A Toulouse, les conditions de rétentions des sans papiers sont de plus en plus alarmantes. Avocats et associations s'en inquiètent. Seule la Préfecture garde un moral...d'acier. Fin février 1998, le centre de rétention de Midi-Pyrénées, situé à proximité de l'aéroport Toulouse-Blagnac, était totalement ravagé par un incendie. Un détenu, d'origine marocaine, y mettait le feu. Manière de fêter son prochain départ vers la terre de ses ancêtres. Dès lors, la Préfecture de la Haute-Garonne ordonnait à tous les services de gendarmerie et de police, du département, d'assumer les rétentions des personnes appréhendées dans leurs secteurs géographiques respectifs. "Nous n'avions pas besoin de cette histoire d'incendie", reconnaît Bernard Nicolaïef, Secrétaire Général de la Préfecture de la Haute-Garonne, tout en poursuivant, "actuellement sur Toulouse, nous n'avons pas de locaux qui soient corrects pour mettre des personnes en rétention, mis à part ceux de l'Hôtel de Police". Le commissariat central de l'Embouchure a donc fait de la place.

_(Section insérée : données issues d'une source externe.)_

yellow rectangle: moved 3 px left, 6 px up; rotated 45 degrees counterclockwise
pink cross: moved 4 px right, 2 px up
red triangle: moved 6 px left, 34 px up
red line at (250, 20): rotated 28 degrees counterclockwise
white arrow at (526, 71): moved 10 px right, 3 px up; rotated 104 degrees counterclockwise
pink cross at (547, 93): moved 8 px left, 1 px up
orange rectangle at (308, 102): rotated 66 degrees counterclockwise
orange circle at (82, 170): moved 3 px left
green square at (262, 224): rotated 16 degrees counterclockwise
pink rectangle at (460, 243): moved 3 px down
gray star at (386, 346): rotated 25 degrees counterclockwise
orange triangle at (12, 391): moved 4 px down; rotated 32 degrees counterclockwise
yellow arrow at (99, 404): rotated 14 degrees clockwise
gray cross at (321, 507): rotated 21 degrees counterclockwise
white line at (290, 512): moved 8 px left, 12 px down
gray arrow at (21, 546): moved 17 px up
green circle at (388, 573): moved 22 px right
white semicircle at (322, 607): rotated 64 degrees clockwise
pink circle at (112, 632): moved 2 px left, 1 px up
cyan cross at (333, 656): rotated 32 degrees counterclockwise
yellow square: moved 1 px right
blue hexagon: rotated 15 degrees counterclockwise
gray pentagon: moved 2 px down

Le secteur de dégrisement a été désigné pour servir de centre de rétention provisoire. Ce lieu est normalement habilité à recevoir poivrots d'un soir, clochards, ou prostitués. Et ce, pour une nuit. "Les sans papiers y séjournent en moyenne 10 jours avant d'être reconduits ou expulsés," nous a confié la Cimade, tout en précisant que "les conditions de rétentions y sont vraiment infernales. L'accueil est sordide. On a l'impression de pénétrer dans des oubliettes". Pourtant, pour le porte-parole de la Préfecture "tout est mis en oeuvre pour que les gens qui y passent ne soient pas traités comme des prisonniers et pour que les conditions de rétentions soient les plus humaines possibles".

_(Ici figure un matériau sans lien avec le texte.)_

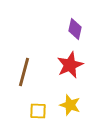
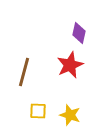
purple diamond: moved 4 px right, 4 px down
yellow star: moved 10 px down
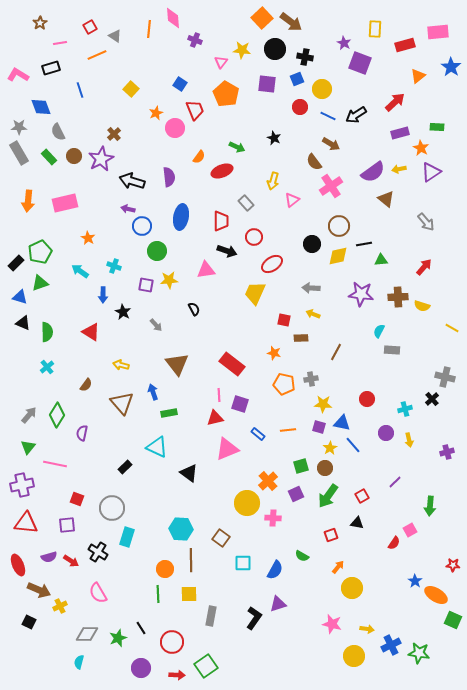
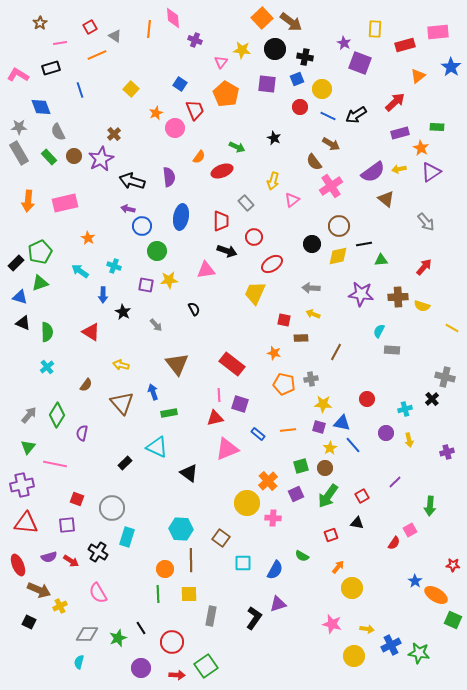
black rectangle at (125, 467): moved 4 px up
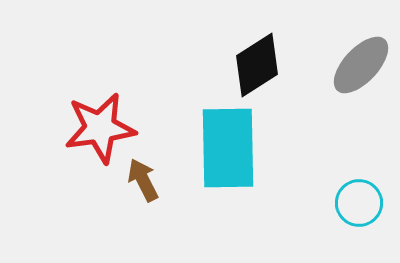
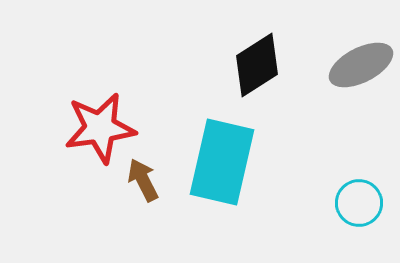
gray ellipse: rotated 20 degrees clockwise
cyan rectangle: moved 6 px left, 14 px down; rotated 14 degrees clockwise
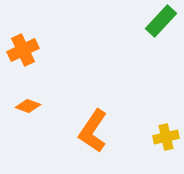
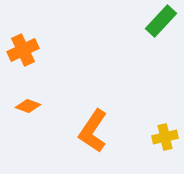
yellow cross: moved 1 px left
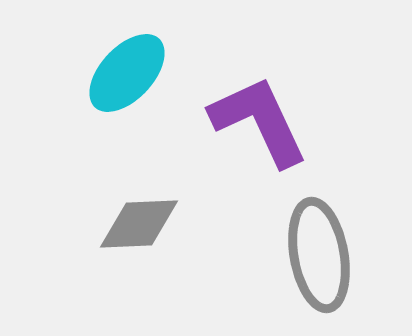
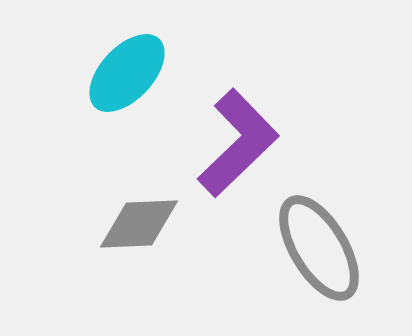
purple L-shape: moved 21 px left, 22 px down; rotated 71 degrees clockwise
gray ellipse: moved 7 px up; rotated 21 degrees counterclockwise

Tellement humaine que le 24 mai dernier, un algérien et un tunisien se mettaient en grève de la faim pour protester contre leur imminente expulsion et contre la non-conformité des lieux. Ces lieux, où plutôt ce secteur est situé en sous-sol du commissariat. Pour y pénétrer il faut passer simultanément 2 portes à codes magnétiques, une fouille au corps et un chapelet de questions. Un poste de contrôle, où 2 flics prennent racines domine un couloir central de 10 mètres de long où de chaque côté sont alignées 5 cellules. Ces geôles de 4 m2 sont munis d'un lit et d'un lavabo. La lumière n'y pénètre jamais. Et pour cause il n'y a pas de fenêtre. Elles sont évidemment bruyantes. "Je serai mieux en prison qu'enfermé ici", explique avec tristesse Zegdoud. Ce sans papier d'origine algérienne a été arrêté le 24 mai, emmené dans cette cellule le 26 et expulsé le 2 juin. "Pas de T.V., pas de promenade, personne à qui parler. Je ne sors jamais d'ici. Si ce n'est pour manger. J'ai alors le droit de tourner une demi-heure. Puis je rentre dans la cellule. Je passe mes journées à dormir et à attendre que ça passe. C'est tout les jours pareil. Je suis un criminel pour mériter ça ?"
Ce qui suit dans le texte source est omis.